Robert Paul Wolff on Anarchism

The death last month of the philosopher Robert Paul Wolff is a fitting occasion to call to the attention of libertarians, and particularly libertarian anarchists, his short book In Defense of Anarchism, originally published in 1970 and issued in a revised edition in 1976. In the book, Wolff argues that the state is illegitimate.

To understand his argument, we first need to know what he means by a state. He holds that “the state is a group of persons who have and exercise supreme authority within a given territory.” This at once raises another question, and this is crucial to the book’s main argument: what is authority? Wolff’s answer is that authority is the moral right to command. If some person (or group of people) can tell you what to do, and you obey just because he tells you, then you are acknowledging his authority over you.

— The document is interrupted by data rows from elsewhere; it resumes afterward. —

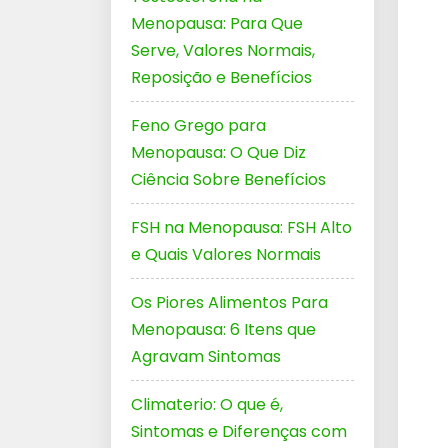
Menopausa: Para Que
Serve, Valores Normais,
Reposição e Benefícios
Feno Grego para
Menopausa: O Que Diz
Ciência Sobre Benefícios
FSH na Menopausa: FSH Alto
e Quais Valores Normais
Os Piores Alimentos Para
Menopausa: 6 Itens que
Agravam Sintomas
Climaterio: O que é,
Sintomas e Diferenças com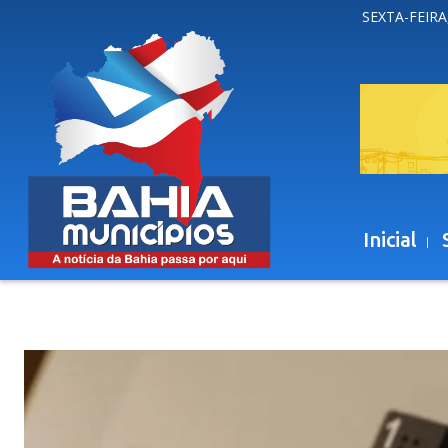
SEXTA-FEIRA
Inicial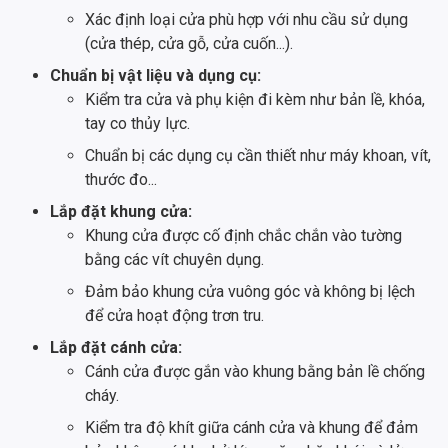
Xác định loại cửa phù hợp với nhu cầu sử dụng
(cửa thép, cửa gỗ, cửa cuốn...).
Chuẩn bị vật liệu và dụng cụ:
Kiểm tra cửa và phụ kiện đi kèm như bản lề, khóa,
tay co thủy lực.
Chuẩn bị các dụng cụ cần thiết như máy khoan, vít,
thước đo...
Lắp đặt khung cửa:
Khung cửa được cố định chắc chắn vào tường
bằng các vít chuyên dụng.
Đảm bảo khung cửa vuông góc và không bị lệch
để cửa hoạt động trơn tru.
Lắp đặt cánh cửa:
Cánh cửa được gắn vào khung bằng bản lề chống
cháy.
Kiểm tra độ khít giữa cánh cửa và khung để đảm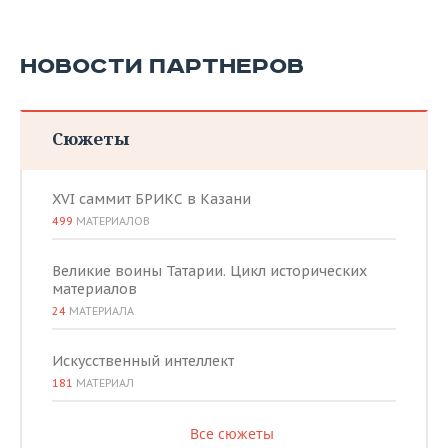
НОВОСТИ ПАРТНЕРОВ
Сюжеты
XVI саммит БРИКС в Казани
499
МАТЕРИАЛОВ
Великие воины Татарии. Цикл исторических
материалов
24
МАТЕРИАЛА
Искусственный интеллект
181
МАТЕРИАЛ
Все сюжеты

And this definition of authority gives rise to the fundamental argument for anarchism in the book. This is that each person capable of rational thought is properly the judge of what he ought morally to do. By no means does Wolff mean that morality is subjective, in the sense that it is up to the individual to do whatever he wants. On the contrary, Wolff believes that people have rights which can be shown to exist by argument. (In this contention, he agrees with Murray Rothbard, although his way of arguing for these rights, and their content, differs from Rothbard’s approach to these issues.) Rather, Wolff means that each person must be the final judge of what he ought to do, if he is to remain autonomous. You can cede your autonomy by deciding to accept the command of the state as sufficient reason to do something or refrain from doing it, but in that case, you have failed to respect yourself as an autonomous human being.

If autonomy and authority are genuinely incompatible, only two courses are open to us. Either we must embrace philosophical anarchism or treat all governments as non-legitimate bodies whose commands must be judged and evaluated in each instance before they are obeyed.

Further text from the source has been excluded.